Predicting Protein Secondary Structure Using Stochastic Tree Grammars

  • Authors:
  • Naoki Abe;Hiroshi Mamitsuka

  • Affiliations:
  • Theory NEC Laboratory, Real World Computing Partnership C & C Media Research Laboratories, NEC Corporation, 4-1-1 Miyazaki, Miyamae-ku, Kawasaki, 216 Japan. E-mail: abe@ccm.cl.nec.co.jp, mam ...;Theory NEC Laboratory, Real World Computing Partnership C & C Media Research Laboratories, NEC Corporation, 4-1-1 Miyazaki, Miyamae-ku, Kawasaki, 216 Japan. E-mail: abe@ccm.cl.nec.co.jp, mam ...

  • Venue:
  • Machine Learning - Special issue on learning with probabilistic representations
  • Year:
  • 1997

Quantified Score

Hi-index 0.01

Visualization

Abstract

We propose a new method for predicting protein secondary structure of a given amino acid sequence, based on a training algorithm for the probability parameters of a stochastic tree grammar. In particular, we concentrate on the problem of predicting β-sheet regions, which has previously been considered difficult because of the unbounded dependencies exhibited by sequences corresponding to β-sheets.
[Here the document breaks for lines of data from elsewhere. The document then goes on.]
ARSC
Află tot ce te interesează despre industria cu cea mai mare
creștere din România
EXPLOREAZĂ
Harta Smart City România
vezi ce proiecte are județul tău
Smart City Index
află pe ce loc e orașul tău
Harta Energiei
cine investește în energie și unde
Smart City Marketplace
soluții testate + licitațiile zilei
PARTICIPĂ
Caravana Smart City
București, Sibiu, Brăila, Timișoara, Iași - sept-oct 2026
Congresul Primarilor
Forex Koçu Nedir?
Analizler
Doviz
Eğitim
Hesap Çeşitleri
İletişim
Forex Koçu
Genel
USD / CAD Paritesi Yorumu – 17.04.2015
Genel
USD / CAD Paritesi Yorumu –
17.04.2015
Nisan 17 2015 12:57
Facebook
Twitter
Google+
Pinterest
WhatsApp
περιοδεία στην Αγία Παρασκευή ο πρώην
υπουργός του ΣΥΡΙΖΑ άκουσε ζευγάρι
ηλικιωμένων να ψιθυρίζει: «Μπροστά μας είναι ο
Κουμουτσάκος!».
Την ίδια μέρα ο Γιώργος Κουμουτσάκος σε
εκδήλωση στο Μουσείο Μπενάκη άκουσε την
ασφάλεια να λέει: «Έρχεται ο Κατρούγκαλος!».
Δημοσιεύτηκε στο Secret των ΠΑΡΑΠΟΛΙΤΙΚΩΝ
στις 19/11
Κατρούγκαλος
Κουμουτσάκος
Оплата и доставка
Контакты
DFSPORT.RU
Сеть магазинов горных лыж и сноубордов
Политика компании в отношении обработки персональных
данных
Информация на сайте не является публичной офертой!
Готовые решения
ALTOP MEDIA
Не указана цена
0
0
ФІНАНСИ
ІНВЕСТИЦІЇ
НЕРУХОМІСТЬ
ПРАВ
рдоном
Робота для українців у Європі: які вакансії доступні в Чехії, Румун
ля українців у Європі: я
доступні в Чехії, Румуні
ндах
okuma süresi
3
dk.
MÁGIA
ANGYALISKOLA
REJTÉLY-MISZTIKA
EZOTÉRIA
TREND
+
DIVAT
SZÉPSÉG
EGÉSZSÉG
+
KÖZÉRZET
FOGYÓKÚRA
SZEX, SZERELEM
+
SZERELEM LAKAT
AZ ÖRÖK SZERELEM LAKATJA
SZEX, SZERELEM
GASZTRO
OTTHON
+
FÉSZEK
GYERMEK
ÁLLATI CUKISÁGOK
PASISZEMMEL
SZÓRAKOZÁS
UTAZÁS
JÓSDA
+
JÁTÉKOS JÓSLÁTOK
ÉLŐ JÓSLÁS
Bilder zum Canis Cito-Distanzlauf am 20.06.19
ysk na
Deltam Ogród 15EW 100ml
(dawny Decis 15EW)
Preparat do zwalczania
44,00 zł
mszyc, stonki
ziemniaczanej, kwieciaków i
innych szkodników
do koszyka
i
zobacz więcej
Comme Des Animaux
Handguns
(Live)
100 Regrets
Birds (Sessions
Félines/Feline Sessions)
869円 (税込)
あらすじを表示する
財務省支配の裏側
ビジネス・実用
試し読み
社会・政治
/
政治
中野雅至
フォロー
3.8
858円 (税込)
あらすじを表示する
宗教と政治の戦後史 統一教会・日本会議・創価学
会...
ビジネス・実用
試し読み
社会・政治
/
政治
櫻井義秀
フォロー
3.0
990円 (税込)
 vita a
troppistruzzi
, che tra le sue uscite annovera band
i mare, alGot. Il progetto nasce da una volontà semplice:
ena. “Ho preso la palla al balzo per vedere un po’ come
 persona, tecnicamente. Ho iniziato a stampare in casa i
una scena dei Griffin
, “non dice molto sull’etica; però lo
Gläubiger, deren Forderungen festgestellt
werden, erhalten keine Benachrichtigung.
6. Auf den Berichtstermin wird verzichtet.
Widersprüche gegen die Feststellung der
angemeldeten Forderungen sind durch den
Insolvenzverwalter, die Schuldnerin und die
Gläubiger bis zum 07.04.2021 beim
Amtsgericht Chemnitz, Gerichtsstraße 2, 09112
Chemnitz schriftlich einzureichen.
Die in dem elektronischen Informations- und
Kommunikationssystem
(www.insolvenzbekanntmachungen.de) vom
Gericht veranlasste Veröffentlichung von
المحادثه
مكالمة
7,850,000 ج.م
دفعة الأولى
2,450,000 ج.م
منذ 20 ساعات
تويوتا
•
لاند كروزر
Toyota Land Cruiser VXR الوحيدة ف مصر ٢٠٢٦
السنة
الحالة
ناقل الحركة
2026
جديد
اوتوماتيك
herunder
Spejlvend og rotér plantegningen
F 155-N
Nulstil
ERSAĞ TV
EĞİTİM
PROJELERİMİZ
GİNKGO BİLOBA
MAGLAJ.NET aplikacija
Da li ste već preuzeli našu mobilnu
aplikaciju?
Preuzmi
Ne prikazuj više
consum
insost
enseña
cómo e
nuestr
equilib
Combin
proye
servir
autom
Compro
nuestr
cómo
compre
To cope with this difficulty, we use a new family of stochastic tree grammars, which we call Stochastic Ranked Node Rewriting Grammars, which are powerful enough to capture the type of dependencies exhibited by the sequences of β-sheet regions, such as the ’parallel‘ and ’anti-parallel‘ dependencies and their combinations. The training algorithm we use is an extension of the ’inside-outside‘ algorithm for stochastic context-free grammars, but with a number of significant modifications. We applied our method on real data obtained from the HSSP database (Homology-derived Secondary Structure of Proteins Ver 1.0) and the results were encouraging: Our method was able to predict roughly 75 percent of the β-strands correctly in a systematic evaluation experiment, in which the test sequences not only have less than 25 percent identity to the training sequences, but are totally unrelated to them. This figure compares favorably to the predictive accuracy of the state-of-the-art prediction methods in the field, even though our experiment was on a restricted type of β-sheet structures and the test was done on a relatively small data size. We also stress that our method can predict the structure as well as the location of β-sheet regions, which was not possible by conventional methods for secondary structure prediction. Extended abstracts of parts of the work presented in this paper have appeared in (Abe & Mamitsuka, 1994) and (Mamitsuka & Abe, 1994).